In a decision handed down on December 6, 2019, the U.S. Court of Appeals for the Second Circuit established that, under the Fair Housing Act, a landlord who addresses other forms of tenant misconduct unrelated to race must also take reasonable steps to protect one tenant from racial harassment at the hands of another. Reversing a trial court order dismissing federal and state law claims, Francis v. Kings Park Manor held that it constitutes intentional racial discrimination for a landlord to turn a selectively blind eye to such discriminatory conduct.
The case arose out of a rental agreement Donahue Francis signed with Kings Park Manor in 2010. Shortly after moving in, the complaint alleges, a neighbor named Raymond Endres began to subject him to what the Second Circuit aptly called “a brazen and relentless campaign of racial harassment, abuse, and threats.” This discriminatory conduct, which included repeated use of the N-word and at least one death threat, ultimately led to Endres being charged with, and pleading guilty to, a state hate crime. Francis alleges that, although both he and the police repeatedly told building management of this conduct, management did nothing other than advise him to continue calling the police. As a result, Francis feared for his safety for the several months of Endres’s campaign, and experienced significant emotional distress until Endres left Kings Park Manor in January 2013.
Relman, Dane & Colfax filed this lawsuit on behalf of Francis in the U.S. District Court for the Eastern District of New York against Endres, Kings Park Manor, and property manager Corrine Downing. The district court entered a default judgment against Endres, but it dismissed Francis’s other claims, reasoning that a landlord has no duty to act.

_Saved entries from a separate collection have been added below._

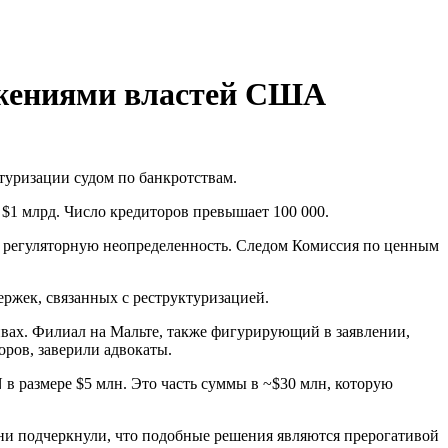
ражениями властей США
туризации судом по банкротствам.
 $1 млрд. Число кредиторов превышает 100 000.
 регуляторную неопределенность. Следом Комиссия по ценным
держек, связанных с реструктуризацией.
ивах. Филиал на Мальте, также фигурирующий в заявлении,
оров, заверили адвокаты.
N
в размере $5 млн. Это часть суммы в ~$30 млн, которую
Они подчеркнули, что подобные решения являются прерогативой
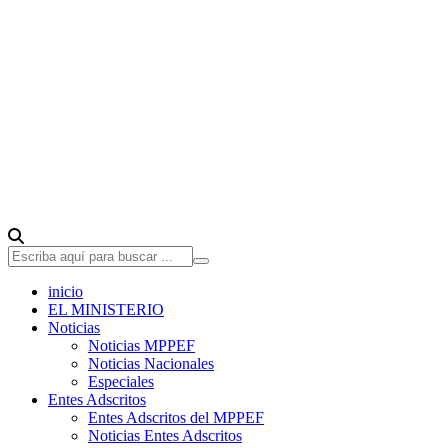
inicio
EL MINISTERIO
Noticias
Noticias MPPEF
Noticias Nacionales
Especiales
Entes Adscritos
Entes Adscritos del MPPEF
Noticias Entes Adscritos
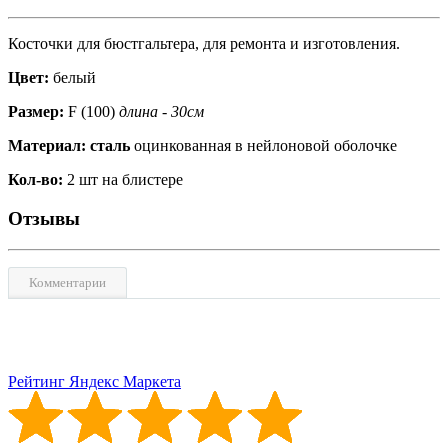
Косточки для бюстгальтера, для ремонта и изготовления.
Цвет:
белый
Размер:
F (100)
длина - 30см
Материал: сталь
оцинкованная в нейлоновой оболочке
Кол-во:
2 шт на блистере
Отзывы
Комментарии
Рейтинг Яндекс Маркета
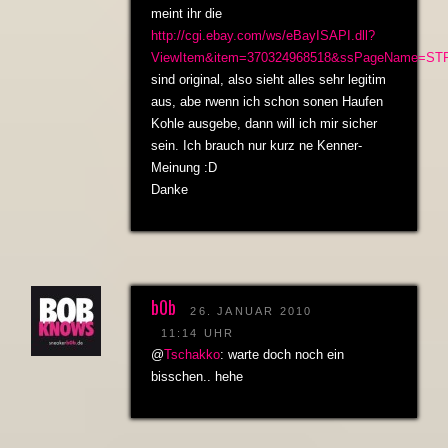
meint ihr die
http://cgi.ebay.com/ws/eBayISAPI.dll?
ViewItem&item=370324968518&ssPageName=S
sind original, also sieht alles sehr legitim
aus, abe rwenn ich schon sonen Haufen
Kohle ausgebe, dann will ich mir sicher
sein. Ich brauch nur kurz ne Kenner-
Meinung :D
Danke
b0b
26. JANUAR 2010
11:14 UHR
@
Tschakko
: warte doch noch ein
bisschen.. hehe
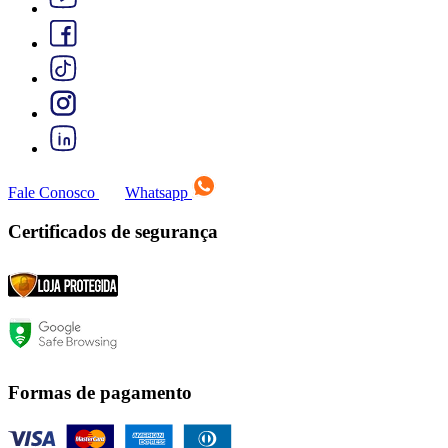
Fale Conosco
Whatsapp
Certificados de segurança
Formas de pagamento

The Second Circuit reversed that judgment and remanded for further proceedings. The Second Circuit decision clears the way for Francis’s suit to go forward. But its impact may be felt more widely, because it makes clear that the Fair Housing Act’s anti-discrimination requirement extends to the ongoing relationship between landlord and tenant, rather than applying only to the rental transaction or events that effectively evict the tenant (as the defendants argued). As the court put it: “With the objective of building a racially integrated society in mind, it would make no sense for Congress to require landlords to rent homes without regard to race but then permit them to harass or otherwise discriminate against tenants because of race.”